Each entry below must be written out exactly, with pictures left out.
────
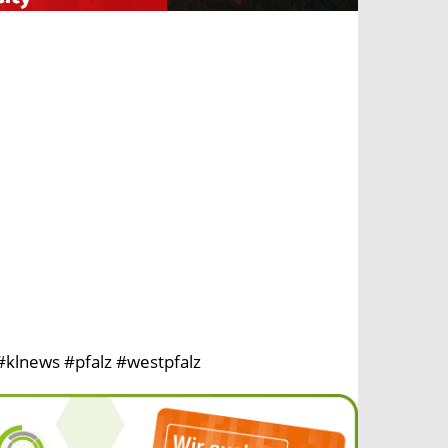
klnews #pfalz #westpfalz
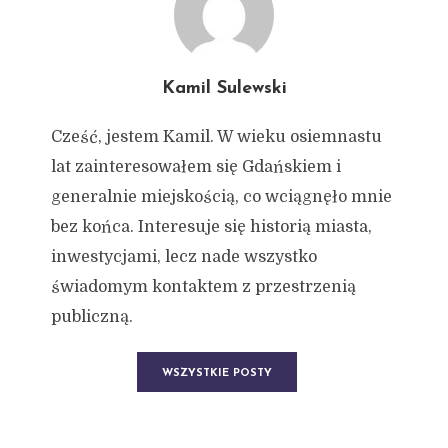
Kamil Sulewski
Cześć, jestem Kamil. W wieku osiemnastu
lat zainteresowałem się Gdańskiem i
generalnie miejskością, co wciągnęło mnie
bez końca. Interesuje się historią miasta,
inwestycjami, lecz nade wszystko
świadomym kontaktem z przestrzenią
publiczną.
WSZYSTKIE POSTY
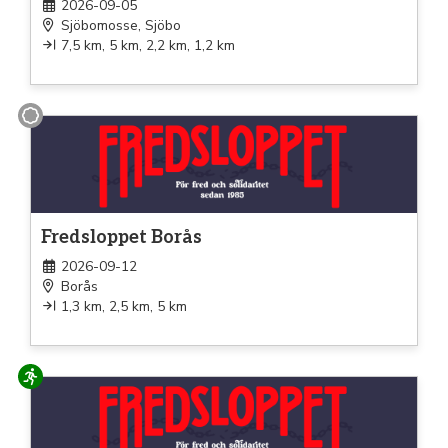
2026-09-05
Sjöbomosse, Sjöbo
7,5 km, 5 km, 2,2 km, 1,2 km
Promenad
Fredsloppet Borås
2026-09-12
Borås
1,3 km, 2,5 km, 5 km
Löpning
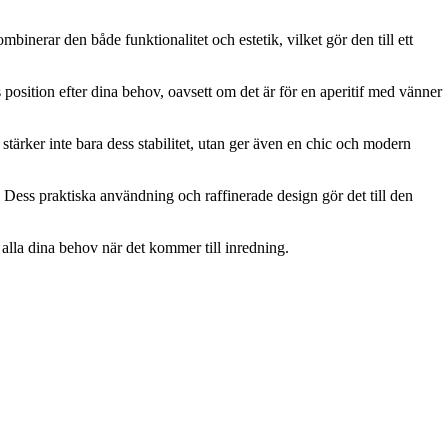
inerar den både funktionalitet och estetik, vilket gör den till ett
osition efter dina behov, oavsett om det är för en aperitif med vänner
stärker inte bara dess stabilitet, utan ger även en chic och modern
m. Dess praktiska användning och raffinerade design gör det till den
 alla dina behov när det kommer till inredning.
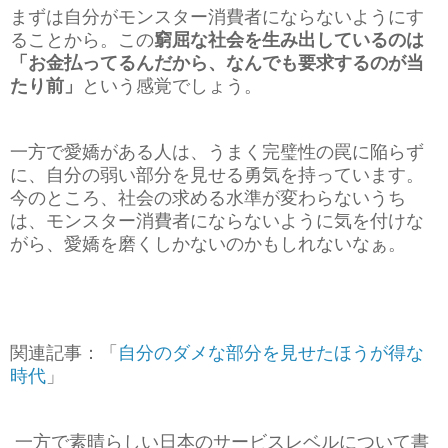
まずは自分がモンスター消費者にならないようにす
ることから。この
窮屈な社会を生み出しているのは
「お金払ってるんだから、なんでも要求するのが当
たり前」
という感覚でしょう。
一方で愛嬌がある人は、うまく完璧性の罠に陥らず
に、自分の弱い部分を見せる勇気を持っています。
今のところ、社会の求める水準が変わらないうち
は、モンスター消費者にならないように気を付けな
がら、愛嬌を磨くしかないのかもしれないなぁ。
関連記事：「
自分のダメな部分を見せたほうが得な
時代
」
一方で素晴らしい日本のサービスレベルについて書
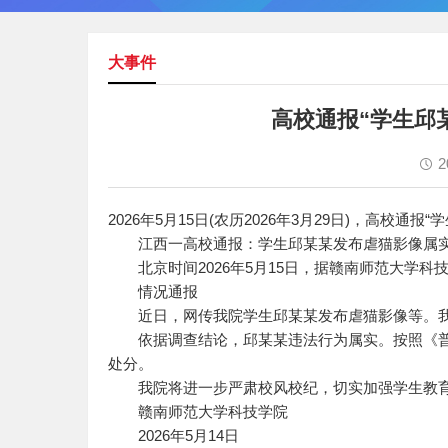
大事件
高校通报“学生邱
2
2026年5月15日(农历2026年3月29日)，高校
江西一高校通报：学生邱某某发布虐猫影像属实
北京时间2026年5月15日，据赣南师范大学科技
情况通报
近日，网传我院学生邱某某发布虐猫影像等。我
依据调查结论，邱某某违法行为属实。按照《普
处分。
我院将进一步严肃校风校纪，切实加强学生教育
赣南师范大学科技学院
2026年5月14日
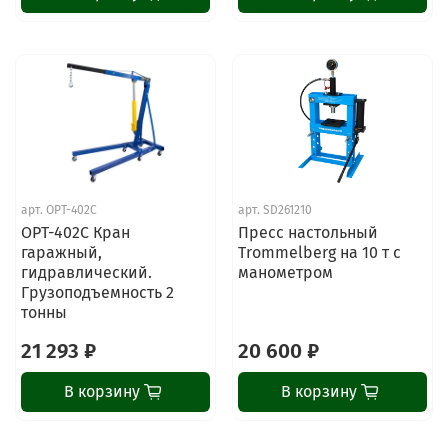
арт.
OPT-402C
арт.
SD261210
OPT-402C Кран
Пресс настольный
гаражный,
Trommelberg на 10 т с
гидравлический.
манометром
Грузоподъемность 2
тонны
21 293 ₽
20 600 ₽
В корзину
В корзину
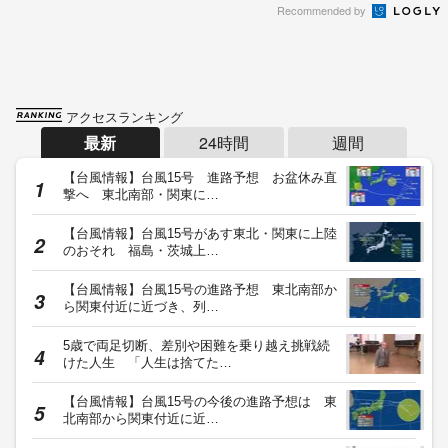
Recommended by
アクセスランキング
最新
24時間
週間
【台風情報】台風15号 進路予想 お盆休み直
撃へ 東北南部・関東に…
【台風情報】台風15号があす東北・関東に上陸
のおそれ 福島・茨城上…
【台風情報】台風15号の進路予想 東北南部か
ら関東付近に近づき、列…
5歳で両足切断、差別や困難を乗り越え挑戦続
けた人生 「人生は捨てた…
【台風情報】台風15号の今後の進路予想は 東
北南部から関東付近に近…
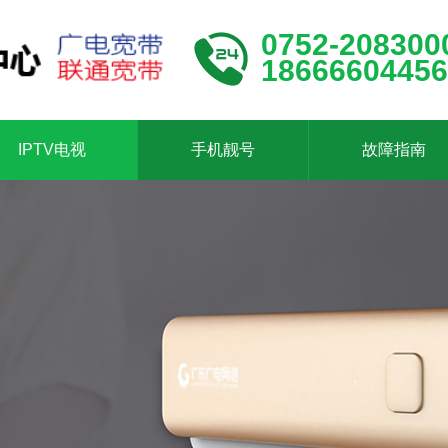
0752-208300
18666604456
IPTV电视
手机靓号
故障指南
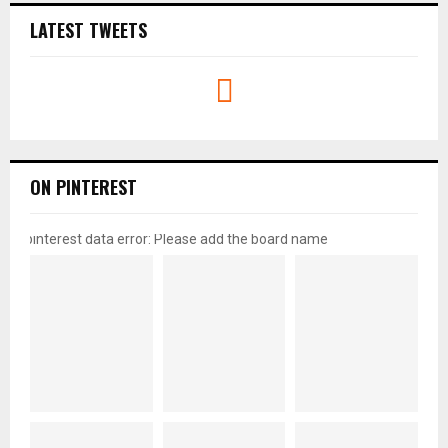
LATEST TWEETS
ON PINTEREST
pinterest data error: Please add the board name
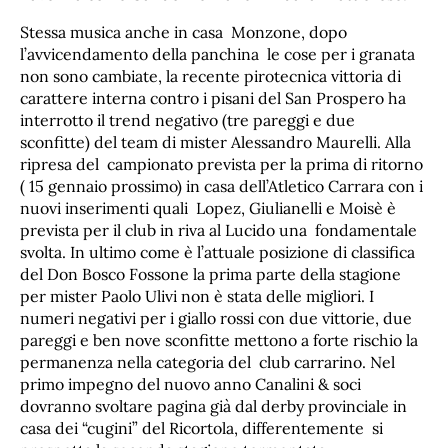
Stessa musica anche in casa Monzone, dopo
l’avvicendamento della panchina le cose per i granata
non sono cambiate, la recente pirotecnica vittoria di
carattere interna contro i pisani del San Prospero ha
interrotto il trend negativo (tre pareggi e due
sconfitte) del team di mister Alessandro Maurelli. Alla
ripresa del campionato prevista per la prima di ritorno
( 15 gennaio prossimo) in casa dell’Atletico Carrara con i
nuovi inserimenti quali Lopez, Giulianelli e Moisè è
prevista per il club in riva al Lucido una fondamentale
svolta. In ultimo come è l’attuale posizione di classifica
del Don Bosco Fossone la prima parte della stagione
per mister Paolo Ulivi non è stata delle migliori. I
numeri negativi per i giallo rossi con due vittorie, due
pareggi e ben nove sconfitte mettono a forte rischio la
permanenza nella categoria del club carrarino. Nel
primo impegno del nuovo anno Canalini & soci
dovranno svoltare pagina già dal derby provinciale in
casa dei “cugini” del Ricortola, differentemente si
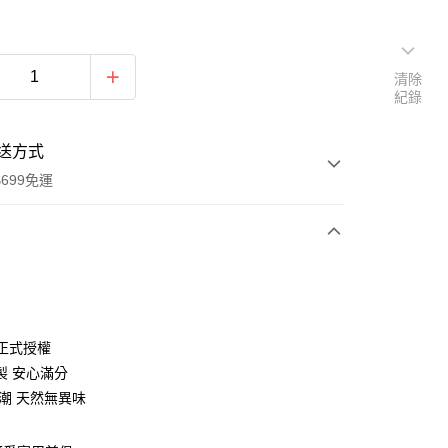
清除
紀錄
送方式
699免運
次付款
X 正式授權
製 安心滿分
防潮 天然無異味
────
» RESPONSE TO THIS TASK
klnews #pfalz #westpfalz
Kamil Sulewski
Cześć, jestem Kamil. W wieku osiemnastu
lat zainteresowałem się Gdańskiem i
generalnie miejskością, co wciągnęło mnie
bez końca. Interesuje się historią miasta,
inwestycjami, lecz nade wszystko
świadomym kontaktem z przestrzenią
publiczną.
WSZYSTKIE POSTY
2026-09-05
Sjöbomosse, Sjöbo
7,5 km, 5 km, 2,2 km, 1,2 km
Promenad
Fredsloppet Borås
2026-09-12
Borås
1,3 km, 2,5 km, 5 km
Löpning
inerar den både funktionalitet och estetik, vilket gör den till ett
osition efter dina behov, oavsett om det är för en aperitif med vänner
stärker inte bara dess stabilitet, utan ger även en chic och modern
m. Dess praktiska användning och raffinerade design gör det till den
 alla dina behov när det kommer till inredning.
まずは自分がモンスター消費者にならないようにす
ることから。この
窮屈な社会を生み出しているのは
「お金払ってるんだから、なんでも要求するのが当
たり前」
という感覚でしょう。
一方で愛嬌がある人は、うまく完璧性の罠に陥らず
に、自分の弱い部分を見せる勇気を持っています。
今のところ、社会の求める水準が変わらないうち
は、モンスター消費者にならないように気を付けな
がら、愛嬌を磨くしかないのかもしれないなぁ。
関連記事：「
自分のダメな部分を見せたほうが得な
時代
」
一方で素晴らしい日本のサービスレベルについて書
大事件
高校通报“学生邱
2
2026年5月15日(农历2026年3月29日)，高校
江西一高校通报：学生邱某某发布虐猫影像属实
北京时间2026年5月15日，据赣南师范大学科技
情况通报
近日，网传我院学生邱某某发布虐猫影像等。我
依据调查结论，邱某某违法行为属实。按照《普
处分。
我院将进一步严肃校风校纪，切实加强学生教育
赣南师范大学科技学院
2026年5月14日
арт.
OPT-402C
арт.
SD261210
OPT-402C Кран
Пресс настольный
гаражный,
Trommelberg на 10 т с
гидравлический.
манометром
Грузоподъемность 2
тонны
21 293 ₽
20 600 ₽
В корзину
В корзину
Recommended by
アクセスランキング
最新
24時間
週間
【台風情報】台風15号 進路予想 お盆休み直
撃へ 東北南部・関東に…
【台風情報】台風15号があす東北・関東に上陸
のおそれ 福島・茨城上…
【台風情報】台風15号の進路予想 東北南部か
ら関東付近に近づき、列…
5歳で両足切断、差別や困難を乗り越え挑戦続
けた人生 「人生は捨てた…
【台風情報】台風15号の今後の進路予想は 東
北南部から関東付近に近…
0752-208300
18666604456
IPTV电视
手机靓号
故障指南
LATEST TWEETS
ON PINTEREST
pinterest data error: Please add the board name
Stessa musica anche in casa Monzone, dopo
l’avvicendamento della panchina le cose per i granata
non sono cambiate, la recente pirotecnica vittoria di
carattere interna contro i pisani del San Prospero ha
interrotto il trend negativo (tre pareggi e due
sconfitte) del team di mister Alessandro Maurelli. Alla
ripresa del campionato prevista per la prima di ritorno
( 15 gennaio prossimo) in casa dell’Atletico Carrara con i
nuovi inserimenti quali Lopez, Giulianelli e Moisè è
prevista per il club in riva al Lucido una fondamentale
svolta. In ultimo come è l’attuale posizione di classifica
del Don Bosco Fossone la prima parte della stagione
per mister Paolo Ulivi non è stata delle migliori. I
numeri negativi per i giallo rossi con due vittorie, due
pareggi e ben nove sconfitte mettono a forte rischio la
permanenza nella categoria del club carrarino. Nel
primo impegno del nuovo anno Canalini & soci
dovranno svoltare pagina già dal derby provinciale in
casa dei “cugini” del Ricortola, differentemente si
清除
紀錄
送方式
699免運
次付款
X 正式授權
製 安心滿分
防潮 天然無異味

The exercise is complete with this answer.